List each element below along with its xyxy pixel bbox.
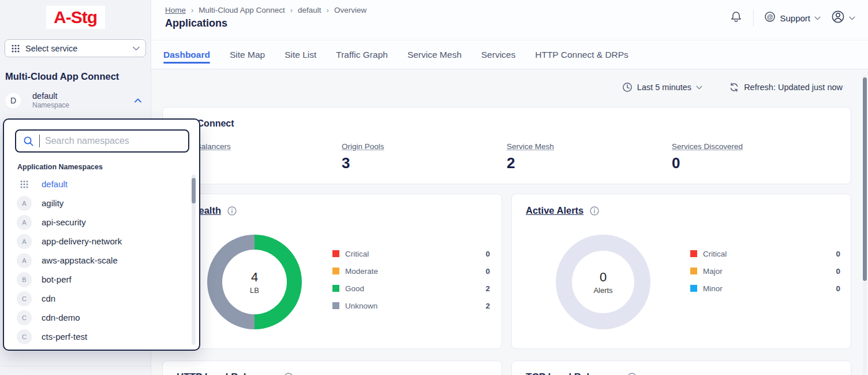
namespace-selector[interactable]: D default Namespace: [5, 91, 146, 109]
time-range-label: Last 5 minutes: [637, 83, 691, 92]
at-circle-icon: @: [764, 11, 776, 25]
tab-services[interactable]: Services: [481, 40, 515, 69]
tab-service-mesh[interactable]: Service Mesh: [407, 40, 462, 69]
namespace-item-default[interactable]: default: [4, 174, 199, 194]
breadcrumb-home[interactable]: Home: [165, 6, 186, 14]
tab-site-list[interactable]: Site List: [285, 40, 316, 69]
legend-row-good: Good 2: [332, 280, 490, 297]
namespace-item-api-security[interactable]: A api-security: [4, 213, 199, 232]
namespace-item-aws-appstack-scale[interactable]: A aws-appstack-scale: [4, 251, 199, 270]
refresh-icon: [729, 82, 739, 92]
top-header: Home › Multi-Cloud App Connect › default…: [151, 0, 868, 40]
http-load-balancers-title: HTTP Load Balancers: [177, 372, 278, 375]
namespace-search-input[interactable]: [45, 136, 181, 146]
time-range-selector[interactable]: Last 5 minutes: [622, 82, 702, 92]
refresh-button[interactable]: Refresh: Updated just now: [729, 82, 843, 92]
chevron-down-icon: [133, 46, 140, 51]
dashboard-toolbar: Last 5 minutes Refresh: Updated just now: [162, 80, 843, 95]
legend-swatch: [332, 285, 339, 292]
chevron-down-icon: [814, 16, 821, 20]
legend-swatch: [690, 250, 697, 257]
breadcrumb-overview: Overview: [334, 6, 366, 14]
letter-avatar: C: [17, 310, 32, 325]
stat-services-discovered: Services Discovered 0: [672, 141, 837, 172]
account-menu-button[interactable]: [831, 10, 855, 26]
namespace-list: default A agility A api-security A app-d…: [4, 174, 199, 346]
namespace-dropdown-panel: Application Namespaces default A agility…: [3, 118, 200, 351]
active-alerts-card: Active Alerts 0 Alerts: [511, 194, 851, 349]
breadcrumb-service[interactable]: Multi-Cloud App Connect: [199, 6, 285, 14]
info-icon[interactable]: [227, 206, 237, 216]
page-title: Applications: [165, 17, 227, 29]
legend-swatch: [690, 285, 697, 292]
active-alerts-donut: 0 Alerts: [556, 235, 650, 329]
main-content: Last 5 minutes Refresh: Updated just now…: [151, 69, 868, 375]
namespace-item-agility[interactable]: A agility: [4, 194, 199, 213]
tab-http-connect-drps[interactable]: HTTP Connect & DRPs: [535, 40, 628, 69]
breadcrumb: Home › Multi-Cloud App Connect › default…: [165, 6, 366, 14]
dropdown-scrollbar-thumb[interactable]: [192, 178, 196, 203]
active-alerts-donut-label: Alerts: [593, 286, 612, 295]
support-label: Support: [780, 13, 810, 23]
text-cursor: [39, 135, 40, 147]
legend-row-moderate: Moderate 0: [332, 262, 490, 280]
lb-health-donut-value: 4: [251, 270, 258, 285]
letter-avatar: A: [17, 215, 32, 230]
stat-services-discovered-link[interactable]: Services Discovered: [672, 142, 743, 151]
namespace-group-label: Application Namespaces: [17, 163, 199, 171]
support-menu-button[interactable]: @ Support: [764, 11, 821, 25]
info-icon[interactable]: [589, 206, 600, 216]
tab-traffic-graph[interactable]: Traffic Graph: [336, 40, 388, 69]
namespace-name: default: [32, 91, 124, 101]
stat-service-mesh-link[interactable]: Service Mesh: [507, 142, 554, 151]
legend-row-critical: Critical 0: [690, 245, 840, 262]
stat-services-discovered-value: 0: [672, 154, 837, 172]
bell-icon: [729, 10, 743, 26]
tcp-load-balancers-card: TCP Load Balancers: [511, 361, 851, 375]
tab-site-map[interactable]: Site Map: [230, 40, 265, 69]
clock-icon: [622, 82, 633, 92]
letter-avatar: A: [17, 234, 32, 249]
page-tabs: Dashboard Site Map Site List Traffic Gra…: [151, 40, 868, 69]
user-circle-icon: [831, 10, 845, 26]
chevron-up-icon: [134, 98, 141, 103]
letter-avatar: A: [17, 253, 32, 268]
legend-swatch: [332, 250, 339, 257]
legend-row-minor: Minor 0: [690, 280, 840, 297]
stat-load-balancers: Load Balancers: [177, 141, 342, 172]
page-scrollbar-thumb[interactable]: [863, 77, 867, 281]
namespace-item-cts-perf-test[interactable]: C cts-perf-test: [4, 327, 199, 346]
namespace-item-bot-perf[interactable]: B bot-perf: [4, 270, 199, 289]
chevron-down-icon: [849, 16, 855, 20]
namespace-type-label: Namespace: [32, 101, 124, 109]
namespace-item-cdn-demo[interactable]: C cdn-demo: [4, 308, 199, 327]
grid-icon: [11, 44, 20, 53]
namespace-item-app-delivery-network[interactable]: A app-delivery-network: [4, 232, 199, 251]
breadcrumb-namespace[interactable]: default: [298, 6, 321, 14]
brand-logo-text: A-Stg: [54, 8, 97, 27]
namespace-item-cdn[interactable]: C cdn: [4, 289, 199, 308]
notifications-bell-button[interactable]: [729, 10, 743, 26]
page-scrollbar-track[interactable]: [863, 75, 867, 375]
sidebar-divider: [0, 366, 151, 366]
lb-health-card: LB Health 4 LB: [162, 194, 502, 349]
stat-origin-pools-link[interactable]: Origin Pools: [342, 142, 384, 151]
info-icon[interactable]: [627, 372, 637, 375]
letter-avatar: A: [17, 196, 32, 211]
brand-logo: A-Stg: [46, 6, 105, 29]
active-alerts-title-link[interactable]: Active Alerts: [526, 205, 583, 216]
breadcrumb-separator: ›: [290, 6, 293, 14]
lb-health-donut: 4 LB: [207, 235, 302, 329]
tab-dashboard[interactable]: Dashboard: [163, 40, 210, 69]
namespace-search-box[interactable]: [15, 129, 189, 153]
stat-service-mesh: Service Mesh 2: [507, 141, 672, 172]
select-service-dropdown[interactable]: Select service: [5, 39, 146, 57]
letter-avatar: B: [17, 272, 32, 287]
app-connect-card: App Connect Load Balancers Origin Pools …: [162, 107, 851, 184]
info-icon[interactable]: [283, 372, 294, 375]
dropdown-scrollbar-track[interactable]: [192, 174, 196, 345]
lb-health-legend: Critical 0 Moderate 0 Good 2: [332, 245, 490, 314]
letter-avatar: C: [17, 329, 32, 344]
grid-icon: [17, 180, 32, 189]
app-connect-card-title: App Connect: [177, 118, 837, 129]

+ + +

Return a copy of every line in the records that includes the string "legend".

Response to this exercise:
legend-row-good: Good 2: [332, 280, 490, 297]
legend-swatch: [332, 285, 339, 292]
legend-swatch: [690, 250, 697, 257]
legend-swatch: [690, 285, 697, 292]
legend-row-moderate: Moderate 0: [332, 262, 490, 280]
legend-row-critical: Critical 0: [690, 245, 840, 262]
legend-swatch: [332, 250, 339, 257]
legend-row-minor: Minor 0: [690, 280, 840, 297]
lb-health-legend: Critical 0 Moderate 0 Good 2: [332, 245, 490, 314]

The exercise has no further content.